Pour la préparation de cet article, j’ai testé les mêmes requêtes SQL sur MariaDB 10.2.9 et PostgreSQL 9.6.3. PostgreSQL m’a donné une excellente base de référence pour évaluer les nouveautés de MariaDB.

1. Petite présentation des CTE

J’en ai longtemps rêvé, ça y est, les développeurs de MariaDB l’ont fait. Il est enfin possible d’utiliser des CTE dans le petit monde du MySQL… à condition de migrer bien évidemment sur MariaDB.

Alors c’est quoi ces... CTE ?

La CTE, c’est la possibilité d’écrire autrement son code SQL. Quand j’écris « autrement », je veux dire par là, d’une manière plus lisible, plus maintenable… plus mieux quoi !!!

Avant les CTE, quand vous deviez écrire une requête complexe avec MySQL, vous pouviez être amené à écrire quelque chose dans ce genre :

SELECT *

FROM (

   SELECT *

   FROM (

      SELECT *

      FROM (

         SELECT * FROM tablex WHERE x <> y

      )

      WHERE condition machin

   )

   WHERE condition truc

)

WHERE condition bidule

Cette requête (bidon) utilise plusieurs sous-requêtes imbriquées (via la clause FROM), la requête la plus « en profondeur » étant exécutée en premier, pour renvoyer un jeu de données à la requête de niveau supérieur, qui elle-même renvoie un jeu de données à la requête de niveau supérieur, qui...

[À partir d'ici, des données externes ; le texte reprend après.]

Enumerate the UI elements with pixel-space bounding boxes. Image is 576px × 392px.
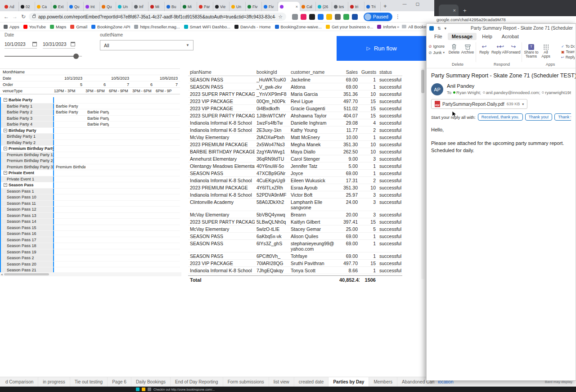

C’est horrible, non ? On se croirait dans un cauchemar à la « Inception » (le film de Christopher Nolan).

Et encore, j’ai été gentil, je n’ai pas mis de jointure dans tout ça. C’est un exemple scolaire, rien à voir avec la vraie vie. Dans la vraie vie, je connais des requêtes de ce type qui font plus de 80 lignes, avec des jointures sur une douzaine de tables.

Quand j’interviens en maintenance sur une requête de ce type, chez un client qui se plaint de problèmes de maintenabilité ou de problèmes de performances (et souvent des deux à la fois), mon premier réflexe consiste à voir si je peux réécrire cette requête avec des CTE. Avec PostgreSQL (à partir de la version 9.1) comme avec certains SGBD propriétaires, les CTE permettent souvent de remettre d’aplomb un code SQL confus. Notre requête bidon précédente pourrait donc prendre la forme suivante :

WITH

cte1 AS (

   SELECT * FROM tablex WHERE x <> y

)

,

cte2 AS (

   SELECT * FROM cte1 WHERE condition machin

)

,

cte3 AS (

   SELECT * FROM cte2 WHERE condition truc

)

,

cte4 AS (

   SELECT * FROM cte1 WHERE condition bidule

)

SELECT * FROM cte4

Le mot-clé WITH permet de démarrer une CTE, ou une série de CTE (ici cte1, cte2, etc.). Chaque CTE peut être totalement indépendante des autres, ou au contraire exploiter le résultat des CTE qui la précèdent. On peut par exemple écrire une CTE qui effectue une jointure entre une CTE précédente et une table SQL (ou une vue SQL). Au fait, vous définissez comme vous voulez le nom de vos CTE, alors n’hésitez pas à utiliser des noms plus parlants que ceux que j’ai utilisés ici. Attention toutefois aux conflits de nommage avec des objets SQL existants par ailleurs. C’est la raison pour laquelle j’ai pris pour habitude de préfixer mes CTE par cte, mais ce n’est pas une obligation.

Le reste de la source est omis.